El síndrome del rodaballo

Rosa Amor del Olmo

El pez plano, rodaballo, lenguado, gallo… es uno de esos animales que nos sorprenden por lo especiales que son. El rodaballo es el rey del camuflaje en el fondo marino. Permanece en el suelo y no se mueve. Su piel se funde perfectamente con el color del fondo marino, una ocultación perfecta. Cualquier pez plano lo hace, lo sabe hacer.

Los peces planos de las organizaciones han desarrollado habilidades de camuflaje similares a las de sus hermanos con aletas. Los reconocerás en tu trabajo o en la oficina… porque no puedes verlos. Se mezclan con el entorno. Nunca te llamarán si no es necesario. Jamás un correo electrónico espontáneo. El pez plano de cuello blanco es un maestro en dar largas cuando recibe un correo electrónico. Sus lemas: «Si es urgente, es demasiado tarde» y «tu lo has hecho mal, siempre lo hace bien». En ocasiones, hace lo posible arrastrándose por esas arenas para que en ti se vea cualquier error institucional. Tu serás siempre el responsable, él, nunca.

Y si reaccionan, responderán o transmitirán el mensaje y copiarán al mayor número de personas posible. Entre ellos, siempre habrá alguien que se enfrente al problema y, tal vez, incluso un superhéroe que lo resuelva en un santiamén.

El lenguaje escrito de los peces planos es el «nosotros» y la pregunta. Licuar, diluir es la palabra clave. Involucrar a un máximo de departamentos, a un máximo de personas, evitando si es posible mencionarlas por su nombre (esto complica la investigación), ampliar el tema del mensaje a otros puntos, a otros procedimientos, hacer preguntas sobre el plazo, el modus operandi, la relevancia, etc.
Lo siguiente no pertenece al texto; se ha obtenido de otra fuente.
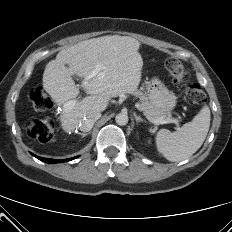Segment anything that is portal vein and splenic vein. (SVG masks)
<instances>
[{"instance_id": "1", "label": "portal vein and splenic vein", "mask_w": 232, "mask_h": 232, "mask_svg": "<svg viewBox=\"0 0 232 232\" xmlns=\"http://www.w3.org/2000/svg\"><path fill=\"white\" fill-rule=\"evenodd\" d=\"M98 73L97 70H94L89 76H87L83 82H82V85H86L88 83V80L92 77H94L96 74ZM77 103V100L76 99H73V100H70V101H67L65 104H64V110L67 111V110H70L72 109L75 104ZM147 119L152 122L153 124L155 125H159V124H167V123H174L176 124L177 126V129H179V121L177 119H172V118H166L164 119L163 117H160V118H157V119H153V118H150L148 116H146Z\"/></svg>"}]
</instances>
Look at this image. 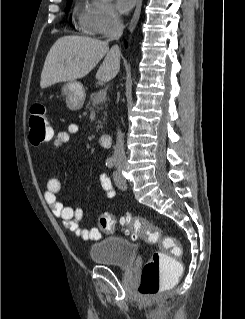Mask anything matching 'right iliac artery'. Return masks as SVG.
<instances>
[{"label": "right iliac artery", "mask_w": 245, "mask_h": 319, "mask_svg": "<svg viewBox=\"0 0 245 319\" xmlns=\"http://www.w3.org/2000/svg\"><path fill=\"white\" fill-rule=\"evenodd\" d=\"M114 165H115V160L112 157H110L106 160V166L108 168H112Z\"/></svg>", "instance_id": "obj_1"}]
</instances>
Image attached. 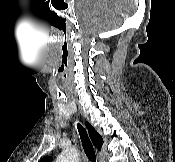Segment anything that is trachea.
Here are the masks:
<instances>
[{
  "label": "trachea",
  "instance_id": "obj_1",
  "mask_svg": "<svg viewBox=\"0 0 175 162\" xmlns=\"http://www.w3.org/2000/svg\"><path fill=\"white\" fill-rule=\"evenodd\" d=\"M77 128H78V132H79L82 146H83V149L85 151L86 156L88 157L90 162H97L95 149L93 147V144H92L86 130L79 123L77 124Z\"/></svg>",
  "mask_w": 175,
  "mask_h": 162
}]
</instances>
Las estrategias de los peces planos son ricas y variadas en las empresas. Muchas veces se encargan de hacer mobbing a quien menos te lo esperas. De hecho, es a la extensión de su rango de no reacción a la que dedica la mayor parte de su energía de trabajo. No te quiero decir nada, como sea de esos/esas que decide si vas a estar en el siguiente proyecto. Como sabe que le/la tienes calado, por supuesto, que no te va a llamar para nada más. Intentará que, si eres de esos activos y con ideas, pues que desaparezcas sin más.

El pez plano-rodaballo tiene el arte de ser olvidado, es su desgracia. A menudo sólo notarás su presencia cuando salgas de la facultad, oficina o despacho. Tiene muchos más contactos de lo que uno cree, es escuchador y sibilino. A menudo traiciona al más pintao. No lo has visto en el bar, ni en la máquina de café, pero siempre está observando. Lo que más le asusta son las conversaciones que empiezan de forma inocua y luego siguen con un «Por cierto, eso me recuerda al correo electrónico que te envié…» que le congelará en su sitio. Sabe que tu sabes que te ha traicionado por diez de pipas.

Pero hay una variedad de peces planos que hacen de las conversaciones casuales, la última buena, el arma letal contra la que cualquier pregunta relacionada con el trabajo se ahoga o se disuelve en una avalancha de anécdotas que te hacen olvidar la propia petición que estabas haciendo.

La variedad que se esconde detrás de un estado de ánimo desastroso es fundamental y casi nadie tiene en consideración. Suele ser refunfuñón, deprimido y desmotivado, es lo que nos hace comprender que esa persona ya carga con toda la miseria del mundo y que tu problema es la paja que va a hacer que se derrumbe bajo la carga, cualquier carga. En los sindicatos siempre hay unos cuantos, en el banco, en cualquier lugar: hay un rodaballo.

En resumen, el pescado plano está ahí pero no está. Tiene una función, pero no funciona. Ocupa una posición. Calienta una silla. Es el opuesto al superhéroe. Todos reconocemos en él el lado oscuro de la Fuerza. El pez rodaballo-plano es la cruz con la que siempre hay que cargar y que nos fastidia pero bien. C’est comme ça!